2.2 Weiteres Tatbestandsmerkmal der erwähnten Verweisungsnorm ist die Haftung „für Fluggäste und deren Gepäck“. Der Begriff des „Fluggasts“ wird in der Verordnung (EG) Nr 2027/97 (und im Übrigen auch im LFG) nicht definiert. Gemäß Art 2 Abs 2 der Verordnung entsprechen die in ihr verwendeten, aber nicht definierten Begriffe den im MÜ verwendeten Begriffen. Im Geltungsbereich des MÜ gilt als „Reisender“, wer aufgrund eines Beförderungsvertrags mit einem Luftfrachtführer durch ein Luftfahrzeug befördert wird (Reuschle, Montrealer Übereinkommen³ [2011] Art 1 Rn 26; Giemulla in Giemulla/Schmid, Montrealer Übereinkommen Art 1 Rn 47). Davon abgesehen findet sich eine Definition des „Fluggasts“ in Art 3 lit g der Verordnung (EG) Nr 785/2004. Danach ist „Fluggast“ im Sinne dieser Verordnung „jede Person, die sich mit Zustimmung des Luftfahrtunternehmens oder des Luftfahrzeugbetreibers auf einem Flug befindet, mit Ausnahme der Dienst habenden Flug- und Kabinenbesatzungsmitglieder“.

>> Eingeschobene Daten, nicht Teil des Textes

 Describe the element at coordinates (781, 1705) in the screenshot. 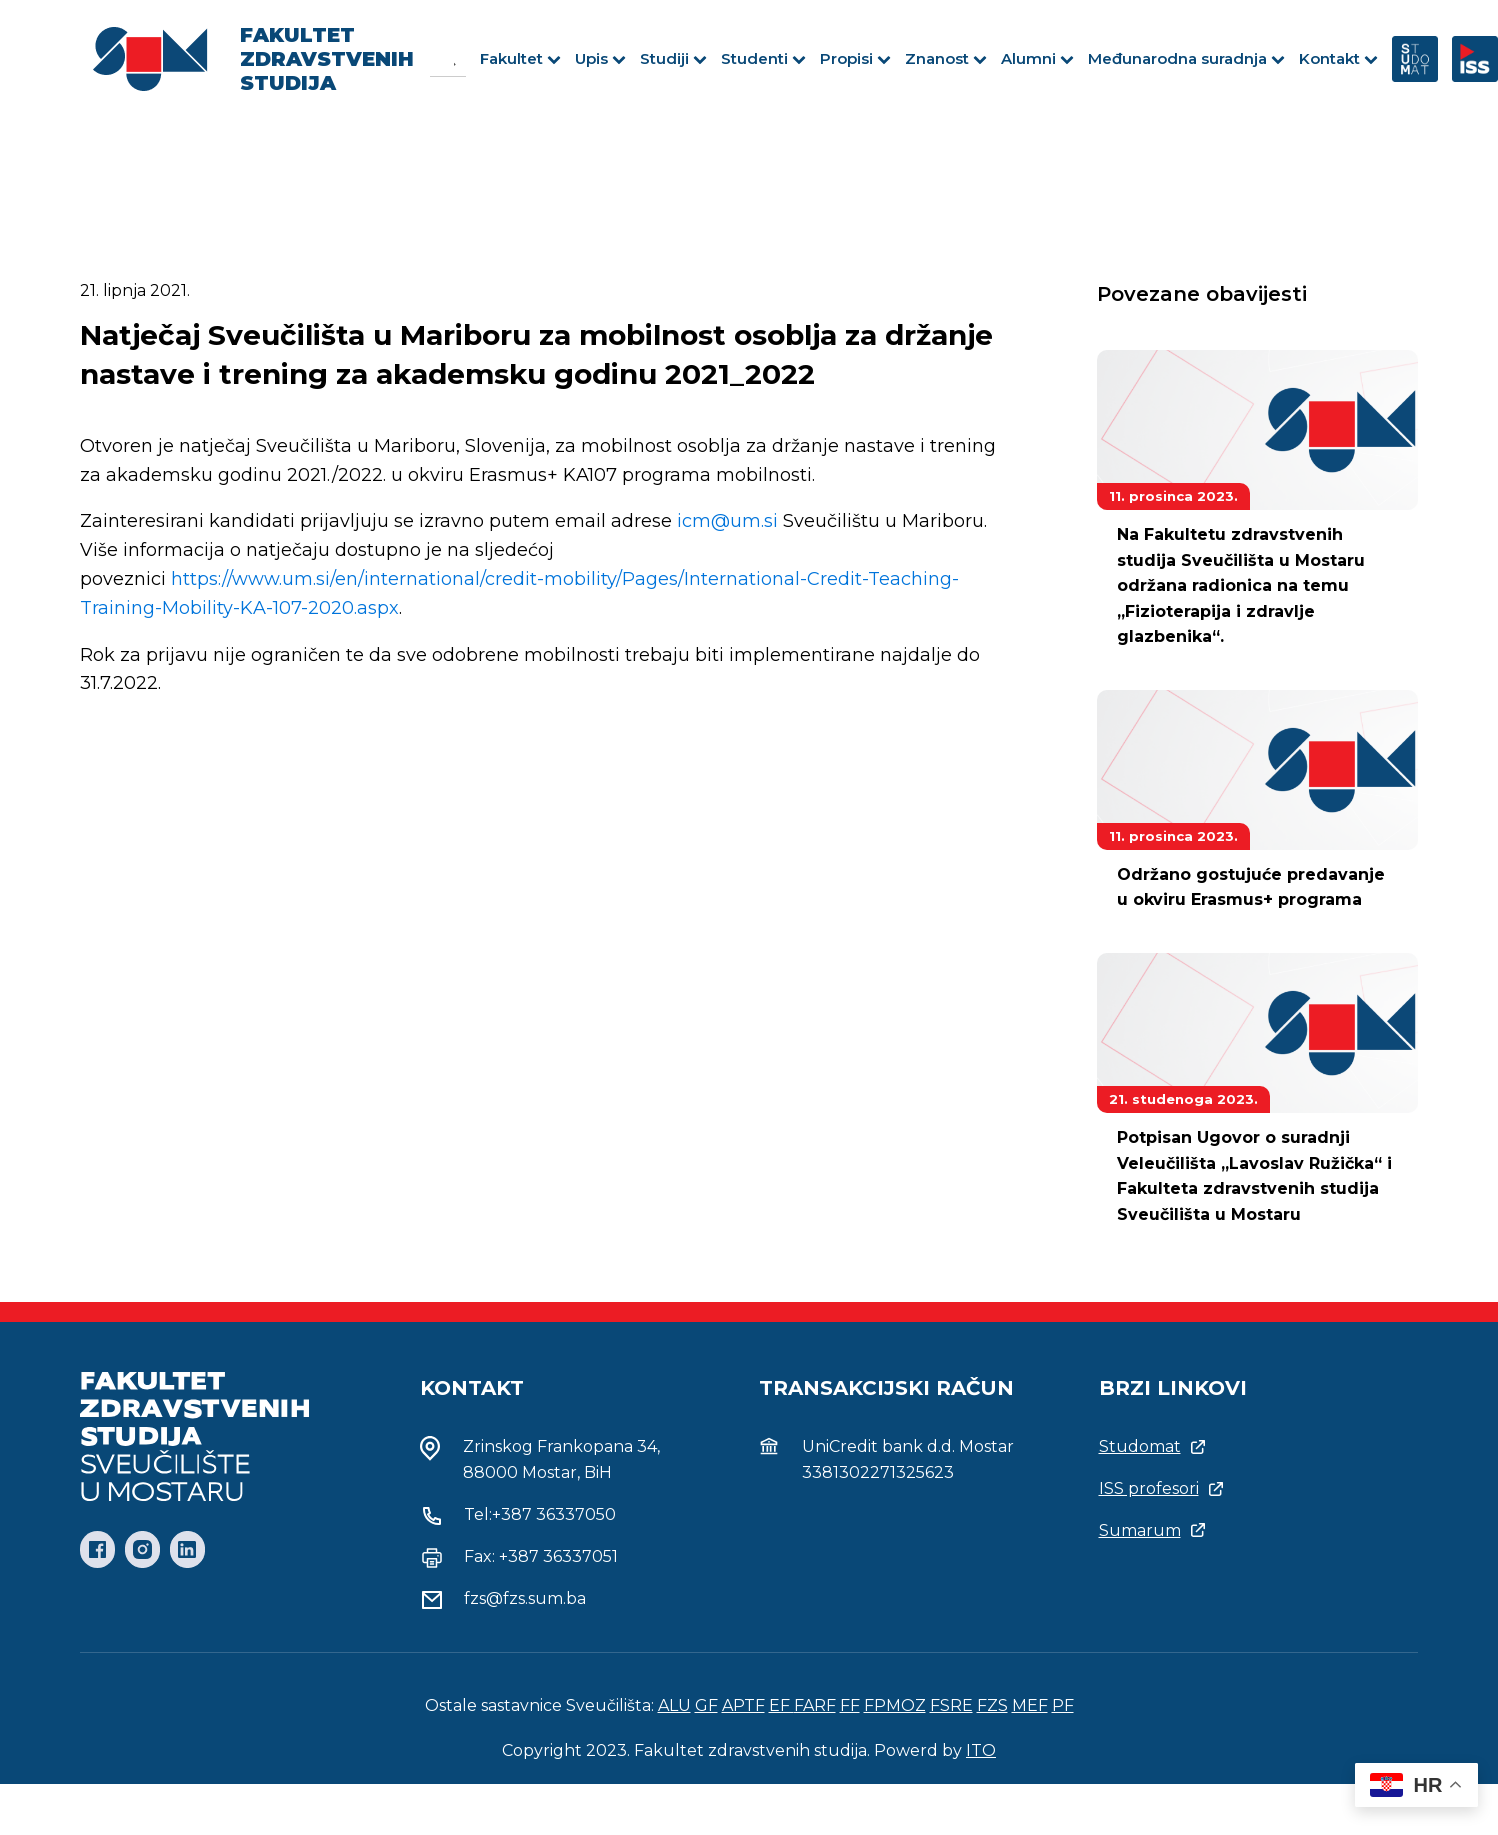

I see `EF` at that location. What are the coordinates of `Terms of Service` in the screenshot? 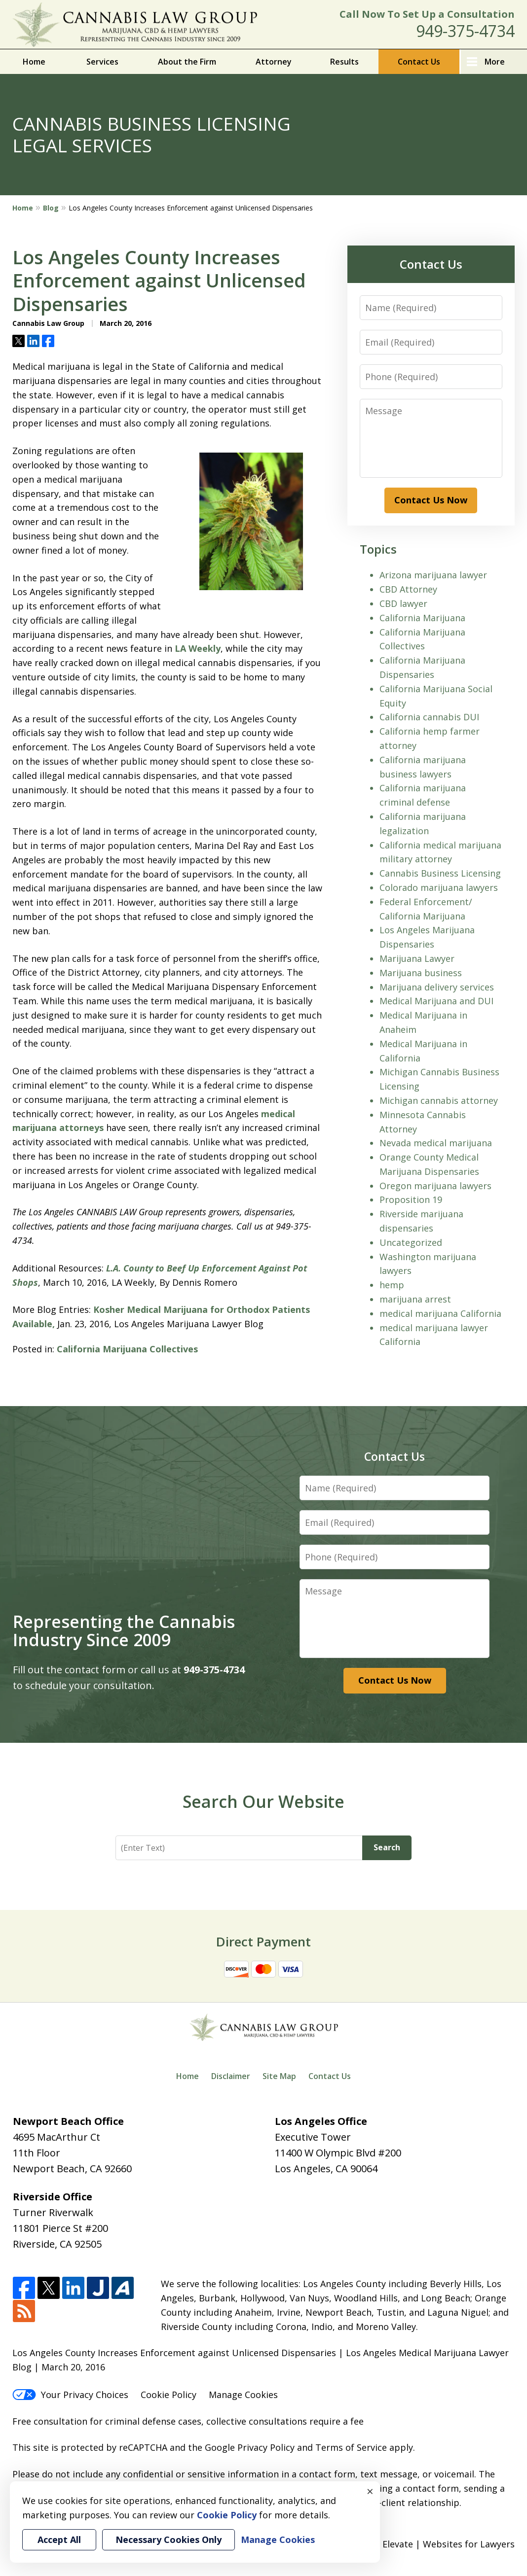 It's located at (351, 2447).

2.3 Voraussetzung für die Eigenschaft als „Fluggast“ („Reisender“) ist ganz allgemein, dass die Beförderung mit einem Luftfahrzeug auf einem Luftbeförderungsvertrag beruht (vgl Ruhwedel, Der Luftbeförderungsvertrag³ [1998] Kap 3 Rn 117; Reuschle aaO Art 1 Rn 6; Giemulla aaO Art 1 Rn 47; zum LFG vgl Stefula aaO 47 ff; ders, Haftungsfragen bei Luftsportvereinen, ZVR 2004/42, 148 [150]). Nicht dem MÜ unterliegen demnach Verhältnisse, in denen überhaupt kein Vertrag oder zwar ein Vertrag, aber kein Beförderungsvertrag abgeschlossen wurde (Giemulla aaO Art 1 Rn 35). Aus diesem Grund werden etwa der „blinde Passagier“, aus Gefälligkeit beförderte Personen, Flugschüler während des Ausbildungsverhältnisses (vgl 7 Ob 232/12m = SZ 2013/6), Bordbedienstete oder sonstige Angestellte des Luftfrachtführers, welche die Reise nicht aufgrund eines Beförderungsvertrags, sondern aufgrund eines Dienst- oder Arbeitsverhältnisses unternehmen, nicht zu den Fluggästen („Reisenden“) gezählt (vgl Reuschle aaO Art 1 Rn 26 und Art 17 Rn 65 ff; Ruhwedel aaO Kap 3 Rn 117 ff; Giemulla aaO Art 1 Rn 35; Stefula, ZVR 2004, 150). Unerheblich ist aber, ob der Reisende selbst den Vertrag abgeschlossen hat oder ein Dritter zu seinen Gunsten (Reuschle aaO Art 1 Rn 26).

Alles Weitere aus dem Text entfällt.